**Aim of the task**
Which lines of the records below contain the word "Russia"? Show each one.

**Data excerpts**
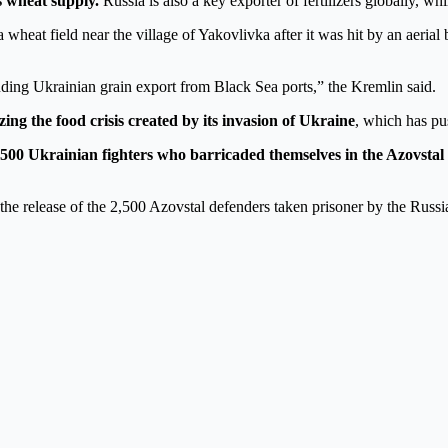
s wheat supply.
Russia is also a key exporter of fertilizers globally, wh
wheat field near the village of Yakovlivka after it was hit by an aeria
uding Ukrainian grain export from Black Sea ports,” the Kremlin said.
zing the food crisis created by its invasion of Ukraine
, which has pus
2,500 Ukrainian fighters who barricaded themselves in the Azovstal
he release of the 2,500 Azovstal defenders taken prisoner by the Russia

...

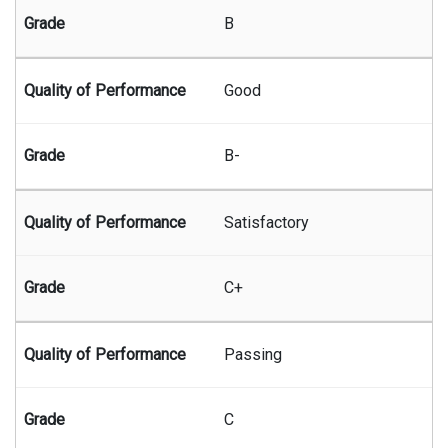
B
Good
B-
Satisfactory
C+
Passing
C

**Answer below**
Russia is also a key exporter of fertilizers globally, wh
he release of the 2,500 Azovstal defenders taken prisoner by the Russia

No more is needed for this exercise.